I found an older article in The New Yorker by Adam Gopnik. He details how at one point in the mid-19th century, walking was actually “the dominant spectator sport in America.” Could be that if enough fervently patriotic football fans abandon the NFL, then walking might make a comeback? That would be a shame because if there was a figure who could captivate fans of professional walking, it would have been Mark.

Beginning a cycle where I plan to watch each one of Mark’s 100 videos he made from Day One through the final one he posted last January, I’m happy to champion the Mark Baumer Walking Fan Club. While I’ve watched them all before, I’m pretty sure this new round of viewing will offer up treasures I missed the first time. However, spending time with these videos is also sad, reminding me yet again that we’re now in a season of anniversaries related to missing Mark. October 13 is simply a starting point of sorts.

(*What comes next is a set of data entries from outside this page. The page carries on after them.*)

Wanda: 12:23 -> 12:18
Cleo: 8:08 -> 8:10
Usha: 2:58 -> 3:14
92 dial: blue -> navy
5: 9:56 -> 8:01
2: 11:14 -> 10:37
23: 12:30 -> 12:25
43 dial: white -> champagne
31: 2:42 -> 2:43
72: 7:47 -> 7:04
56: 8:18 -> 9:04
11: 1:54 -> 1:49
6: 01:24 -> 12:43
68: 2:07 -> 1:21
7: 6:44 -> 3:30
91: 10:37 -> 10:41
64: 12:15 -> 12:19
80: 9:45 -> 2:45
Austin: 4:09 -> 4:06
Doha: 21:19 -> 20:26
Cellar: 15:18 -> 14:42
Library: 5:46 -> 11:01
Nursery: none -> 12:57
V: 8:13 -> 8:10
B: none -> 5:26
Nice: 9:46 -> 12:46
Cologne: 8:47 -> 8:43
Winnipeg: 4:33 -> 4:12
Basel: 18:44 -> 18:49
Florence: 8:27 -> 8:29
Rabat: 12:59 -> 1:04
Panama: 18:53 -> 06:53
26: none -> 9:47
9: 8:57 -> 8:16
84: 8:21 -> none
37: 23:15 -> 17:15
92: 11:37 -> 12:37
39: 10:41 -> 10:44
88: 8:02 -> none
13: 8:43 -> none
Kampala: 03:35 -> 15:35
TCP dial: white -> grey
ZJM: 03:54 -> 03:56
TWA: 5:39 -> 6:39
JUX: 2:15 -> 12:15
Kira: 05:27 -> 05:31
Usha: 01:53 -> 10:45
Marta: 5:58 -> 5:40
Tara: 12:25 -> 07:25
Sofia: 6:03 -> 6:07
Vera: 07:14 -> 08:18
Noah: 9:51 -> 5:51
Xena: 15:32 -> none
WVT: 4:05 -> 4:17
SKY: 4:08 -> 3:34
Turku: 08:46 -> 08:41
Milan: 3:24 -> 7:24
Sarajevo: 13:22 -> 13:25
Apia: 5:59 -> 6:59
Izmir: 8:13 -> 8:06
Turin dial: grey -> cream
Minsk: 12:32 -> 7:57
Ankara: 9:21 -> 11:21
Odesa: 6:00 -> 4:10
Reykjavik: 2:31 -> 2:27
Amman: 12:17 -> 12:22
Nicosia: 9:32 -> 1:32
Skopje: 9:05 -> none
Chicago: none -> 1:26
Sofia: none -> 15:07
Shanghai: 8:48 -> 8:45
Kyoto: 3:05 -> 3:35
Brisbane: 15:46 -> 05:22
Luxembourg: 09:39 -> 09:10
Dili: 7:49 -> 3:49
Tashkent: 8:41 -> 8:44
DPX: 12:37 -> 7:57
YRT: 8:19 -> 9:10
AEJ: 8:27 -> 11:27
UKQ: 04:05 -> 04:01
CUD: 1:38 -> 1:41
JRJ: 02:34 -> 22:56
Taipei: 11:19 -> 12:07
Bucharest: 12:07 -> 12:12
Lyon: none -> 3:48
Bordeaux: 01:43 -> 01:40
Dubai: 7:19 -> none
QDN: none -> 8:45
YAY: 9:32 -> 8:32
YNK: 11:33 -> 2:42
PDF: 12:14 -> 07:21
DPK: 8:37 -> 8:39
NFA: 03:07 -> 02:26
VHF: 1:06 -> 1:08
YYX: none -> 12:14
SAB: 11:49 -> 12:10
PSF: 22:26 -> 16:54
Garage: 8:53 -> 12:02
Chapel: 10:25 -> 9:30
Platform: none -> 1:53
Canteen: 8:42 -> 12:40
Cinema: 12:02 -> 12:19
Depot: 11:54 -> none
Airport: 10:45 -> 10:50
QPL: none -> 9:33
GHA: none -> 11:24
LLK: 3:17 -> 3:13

On Friday, close friends, some of Mark’s Brown library co-workers, union colleagues, activist brethren, along with members from literary arts, as well as MFA buds celebrated Mark’s writing, walking, and uniqueness. They invited Mary and me to join in. This all was rolled into Josiah Carberry Day at the school. To say it was emotional or special doesn’t do it justice. To everyone who showed up and celebrated Mark, we send a heartfelt “thank you!”

Remembering is hard. Anniversaries are difficult. But knowing that Mark was someone who affected so many people helps ease the pain a bit.

We’re very grateful that a tree was planted and a plaque will be added in Mark’s memory in front of Rockefeller Library. We now have something to look forward to in the spring when the Eastern Red Bud blooms.

Planting a tree for Mark (what it should look like when it blooms in the spring).

The Kindness of Strangers

I met Richard one morning early in 2016 at the Bath Y. He was a regular and I’d see him per my routine early swims, usually Tuesdays and Fridays (or sometimes Thursday, if I couldn’t swim on Friday).

The Y is similar to other places where I’ve worked out in the past (like Auburn’s Planet Fitness)—the early AM workout crowd tend to be creatures of habit and generally, a little older. We’re there to get our reps/laps/miles done and then, it’s off to whatever the day throws at us. Across the context of two strangers’ paths crossing, a bond sometimes develops. You see the same person week after week. Unless you’re a misanthrope, you’ll have a conversation or two. Before long, seeing that person becomes part of the routine.

Richard’s 14 years older than me. That means he fought in Vietnam, is nearing retirement, and has accumulated a bit more life experience translating into wisdom. He’s solidly middle-class, probably a tad more conservative than I am, but I know he didn’t vote for Trump, either based the accumulation of our AM conversations.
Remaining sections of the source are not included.